Scientists have discovered that a non-genetic molecular process can effect cell behaviour

Genetic mutations, sudden, random and usually harmful changes to the structure of a gene, are only one factor that determines the ultimate fate of a cell. Chicago scientists have discovered that a non-genetic molecular process also can play a role, and that experimenters can influence this process in bacteria.

The research team, led by Philippe Cluzel, Assistant Professor in Physics at the University of Chicago, arrived at its finding by analyzing E. coli's chemotaxis system, the system that transmits the biochemical signals responsible for cell locomotion.

"We studied this simple system in bacteria as a model system for the general study of signal transduction networks," Cluzel said. "Signal transduction networks are everywhere in nature.
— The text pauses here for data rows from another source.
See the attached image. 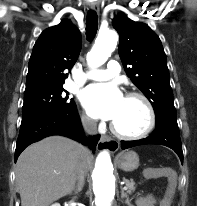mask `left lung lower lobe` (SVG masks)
<instances>
[{"instance_id": "obj_1", "label": "left lung lower lobe", "mask_w": 197, "mask_h": 206, "mask_svg": "<svg viewBox=\"0 0 197 206\" xmlns=\"http://www.w3.org/2000/svg\"><path fill=\"white\" fill-rule=\"evenodd\" d=\"M159 144L173 149L183 163L182 144L178 125L164 123L156 127L154 132L147 138L135 141H121V148L127 149L139 145Z\"/></svg>"}]
</instances>
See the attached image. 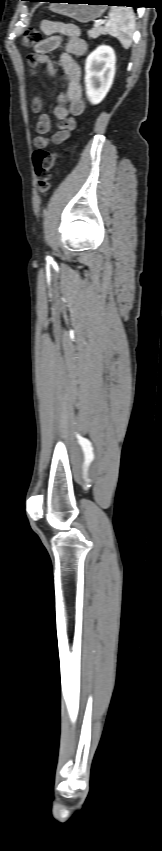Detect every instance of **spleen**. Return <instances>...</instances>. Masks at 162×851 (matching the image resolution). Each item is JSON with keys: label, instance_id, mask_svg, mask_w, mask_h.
I'll list each match as a JSON object with an SVG mask.
<instances>
[{"label": "spleen", "instance_id": "3e777b00", "mask_svg": "<svg viewBox=\"0 0 162 851\" xmlns=\"http://www.w3.org/2000/svg\"><path fill=\"white\" fill-rule=\"evenodd\" d=\"M135 29L134 13L131 8L111 7L109 20L105 24V32L116 37L125 49L132 43V34Z\"/></svg>", "mask_w": 162, "mask_h": 851}]
</instances>
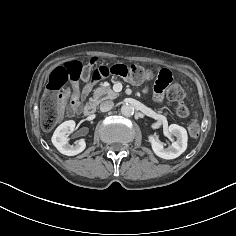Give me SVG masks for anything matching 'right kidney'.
I'll list each match as a JSON object with an SVG mask.
<instances>
[{
	"mask_svg": "<svg viewBox=\"0 0 236 236\" xmlns=\"http://www.w3.org/2000/svg\"><path fill=\"white\" fill-rule=\"evenodd\" d=\"M75 121L68 120L60 124L55 130L52 136V143L57 148V150L67 156H74L81 153L85 147L86 143L83 139L76 141L74 144H69L68 133L74 131Z\"/></svg>",
	"mask_w": 236,
	"mask_h": 236,
	"instance_id": "obj_1",
	"label": "right kidney"
}]
</instances>
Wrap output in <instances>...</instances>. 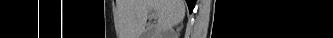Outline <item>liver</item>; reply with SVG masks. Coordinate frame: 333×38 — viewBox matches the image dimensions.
Masks as SVG:
<instances>
[{
    "instance_id": "6515ba94",
    "label": "liver",
    "mask_w": 333,
    "mask_h": 38,
    "mask_svg": "<svg viewBox=\"0 0 333 38\" xmlns=\"http://www.w3.org/2000/svg\"><path fill=\"white\" fill-rule=\"evenodd\" d=\"M185 9L184 0H137L135 9L136 36L139 37L143 34L150 10L157 14L156 28L166 30L183 20Z\"/></svg>"
}]
</instances>
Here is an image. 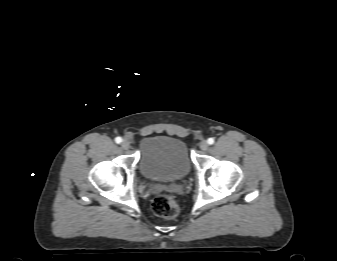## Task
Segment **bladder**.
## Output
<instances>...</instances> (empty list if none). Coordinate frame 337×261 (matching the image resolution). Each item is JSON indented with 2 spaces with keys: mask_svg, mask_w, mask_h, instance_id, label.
<instances>
[{
  "mask_svg": "<svg viewBox=\"0 0 337 261\" xmlns=\"http://www.w3.org/2000/svg\"><path fill=\"white\" fill-rule=\"evenodd\" d=\"M140 171L156 182H175L185 178L190 171L186 144L175 137L152 135L140 142Z\"/></svg>",
  "mask_w": 337,
  "mask_h": 261,
  "instance_id": "bladder-1",
  "label": "bladder"
}]
</instances>
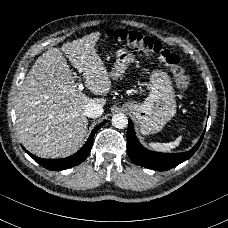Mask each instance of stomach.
Here are the masks:
<instances>
[{"label": "stomach", "mask_w": 228, "mask_h": 228, "mask_svg": "<svg viewBox=\"0 0 228 228\" xmlns=\"http://www.w3.org/2000/svg\"><path fill=\"white\" fill-rule=\"evenodd\" d=\"M111 77L118 79L132 63H140V55L127 48H118ZM150 92L143 103L129 101L122 107L138 121L141 133L159 132L176 113L175 92L171 78L164 71L156 70L149 75Z\"/></svg>", "instance_id": "obj_1"}]
</instances>
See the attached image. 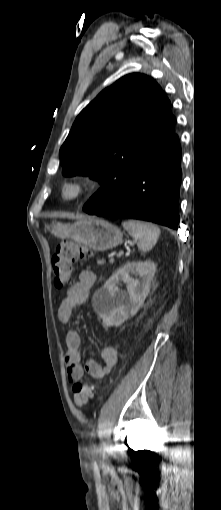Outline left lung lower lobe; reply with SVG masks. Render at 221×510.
I'll return each instance as SVG.
<instances>
[{
    "label": "left lung lower lobe",
    "mask_w": 221,
    "mask_h": 510,
    "mask_svg": "<svg viewBox=\"0 0 221 510\" xmlns=\"http://www.w3.org/2000/svg\"><path fill=\"white\" fill-rule=\"evenodd\" d=\"M180 159L177 138L151 153L111 202L100 209L87 202L83 210L91 215L147 220L177 229Z\"/></svg>",
    "instance_id": "obj_1"
}]
</instances>
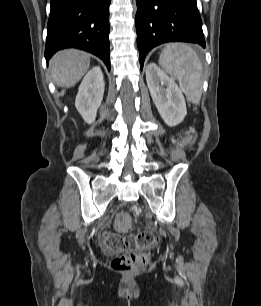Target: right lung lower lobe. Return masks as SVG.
<instances>
[{
	"label": "right lung lower lobe",
	"mask_w": 261,
	"mask_h": 306,
	"mask_svg": "<svg viewBox=\"0 0 261 306\" xmlns=\"http://www.w3.org/2000/svg\"><path fill=\"white\" fill-rule=\"evenodd\" d=\"M110 3L111 0H51L46 60L60 49L78 48L98 56L110 70Z\"/></svg>",
	"instance_id": "98d812e1"
}]
</instances>
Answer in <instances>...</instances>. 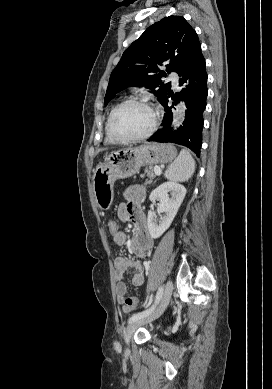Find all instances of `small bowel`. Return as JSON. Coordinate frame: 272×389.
I'll return each instance as SVG.
<instances>
[{
    "instance_id": "c3829d8e",
    "label": "small bowel",
    "mask_w": 272,
    "mask_h": 389,
    "mask_svg": "<svg viewBox=\"0 0 272 389\" xmlns=\"http://www.w3.org/2000/svg\"><path fill=\"white\" fill-rule=\"evenodd\" d=\"M145 189L139 185H132L125 190V202L121 203L117 209V216L123 223L130 222L133 227V237L129 242L132 253L138 258H147L153 247V239L149 234L146 218L141 210V204L145 199ZM114 242L117 245H125L128 243L127 234L124 231H119L113 236ZM116 268L117 282L115 293L117 302L123 305L125 312L131 309L125 305V296L127 286L123 281V276L126 272L132 271V284L141 286L145 280V272L143 265L138 260L130 257L120 256L114 261Z\"/></svg>"
}]
</instances>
The division of our cells is controlled by a signal transduction network, and its malfunction causes cancers."

The network that controls the movement of E. coli, a single-celled organism, is much simpler than the system that divides human cells. But signal transduction networks exhibit the same design principles across species, Cluzel said. Consequently, researchers will now attempt to apply their research methods to higher organisms.

A combination of traditional genetic experiments and computer simulations contributed to the study. "The methods they're using I think in many ways are the future of biology," said Michael North, deputy director of the Center for Complex Adaptive Systems Simulation at Argonne National Laboratory. North, who did not participate in the study but who is familiar with its findings, lauded Cluzel and his co-authors for their mathematical rigor and for pushing signal transduction research to new levels of volume and efficiency. "They were able to collect more data than anyone had in the past by a wide margin," North said.

Cluzel's team focused its study on monitoring and analyzing the intracellular signals that control the bacterium's flagella--its whip-like arms. The researchers found that they could affect how often the bacteria switched their direction of motion by altering the concentration of a key protein in its signal transduction network. Previous studies performed at the population level had concluded that the bacteria switched their direction at a steady rate. "We showed that at the single-cell level it was totally the other way around," Cluzel said. "Variability is a part of nature and this can be regulated."

Previous researchers had come to a different conclusion because they applied different statistical methods to their studies. Biologists usually average their data on the behavior of organisms because population statistics usually meet their experimental needs. But averaging eliminates much of the information scientists need to understand individual variability.

Like biologists, physicists also encounter widely fluctuating data in some of their experiments. This "noise" actually helps physicists determine the basic characteristics of conducting materials as electric signals travel through them. Similarly, Cluzel said, biological noise "can carry important information about the intracellular molecular mechanisms taking place within a cell."

In addition to carrying out experiments on E. coli's transduction network, the researchers also reproduced its components in a computer simulation and obtained the same results. In future studies, the team will apply similar approaches to characterize the molecular origin of cell fate variability in higher organisms.

Cluzel and his research team display a wide range of scientific training. Cluzel received his Ph.D. in physics at the Institut Marie Curie in Paris, where both a physicist and a biologist served as dual advisers for his research. Cluzel later spent four years conducting research in a molecular biology laboratory at Princeton University. He now is a member of the Institute for Biophysical Dynamics, which fosters scientific collaborations between physical and biological scientists at the University.